Students in grades 1-8 participated in the Accelerated Reader (AR) program. There was a quarterly awards ceremony in which the students were recognized for their academic excellence. Rarely, teachers held advanced degrees in their specialties.

In the College Preparatory School (grades 9–12), the typical basic yearly course load was  7+1⁄4 credits. In addition to the  7+1⁄4-credit basic load, a few additional requirements had to be met, either by having completed them in middle school, or by taking them during the elective period.

High school-level courses were completed by some students in middle school, including Algebra I and Geometry.

==Fine arts==
The music program was centered on choral instruction, where the various student choirs played a part in the liturgy of the Mass. There were several choral concerts throughout the year as well as a series of sacred music performances. Many of the academy's students also participated in extracurricular arts activities such as theater performances.

==Athletics, extracurricular activities, and events==
Sports teams included boys' varsity basketball, track and cross country, baseball, six-man football, and golf, girls' varsity basketball, volleyball, track, and cross-country. School colors were black and red, and the school team name was the Crusaders. A playing field adjacent to the church parking lot was designed to accommodate both football and baseball.

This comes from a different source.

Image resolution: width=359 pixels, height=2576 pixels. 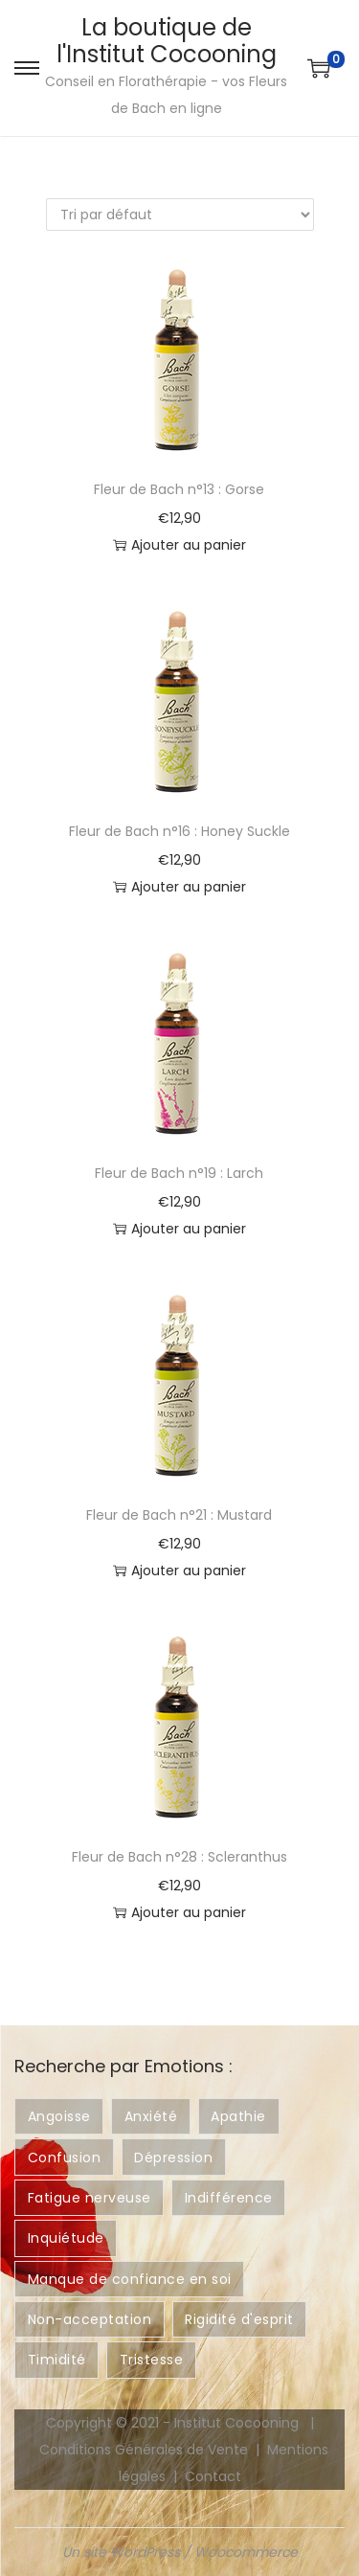 What do you see at coordinates (173, 2157) in the screenshot?
I see `Dépression [Dépression ()]` at bounding box center [173, 2157].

Other, non-academic activities that were supported included Scouting (both boys and girls), chess club, National Honor Society and Student Council. Yearly events included the Upper School Tea and the King's Fair (a medieval fair).

Every other year until 2020, the students of the academy had an opportunity to go on a parish-wide pilgrimage to Rome, and attend Mass in some of the greatest churches in Christendom.

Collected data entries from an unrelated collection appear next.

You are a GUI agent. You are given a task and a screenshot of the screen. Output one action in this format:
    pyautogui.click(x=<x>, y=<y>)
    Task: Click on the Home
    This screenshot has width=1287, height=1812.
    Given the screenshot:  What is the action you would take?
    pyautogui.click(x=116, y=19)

==Uniform requirements and comportment guidelines==
Students at The Atonement Academy were required to wear an academic uniform as well as a standardized physical education uniform. The high school uniforms in particular were noteworthy for their elegance, maturity, and strict modesty, and in the junior and senior years include the class ring.

The class ring was a signet ring that featured the school's crest and was given to juniors in a special ceremony during Mass. The class ring then would become a part of the student's official uniform.

==Counseling services==

The students had access to a number of extracurricular counseling services. For the upper grades a full range of college counseling services were offered, with information available for a wide range of Catholic, private, and state institutions.

== Economical and academic decline and closure ==
The school would start to experience economical and academic decline around the late 2010s and early 2020s. A noticeable decline in admissions and enrollment would lead the school into harsh economical conditions. In order to remain operational, the school would have to rely on the constant funding from the Our Lady of the Atonement parish as well as exponentially increasing the cost of enrollment each year. Unfortunately, these methods would not be viable for a long period of time.

On May 31, 2025, the Parochial Administrator, Rev. Richard Kramer, would announce the closure of the Atonement Academy due to its continued lack in enrollment and funding. Additionally, the school property was leased to a local tuition-free classical education school, Valor Education.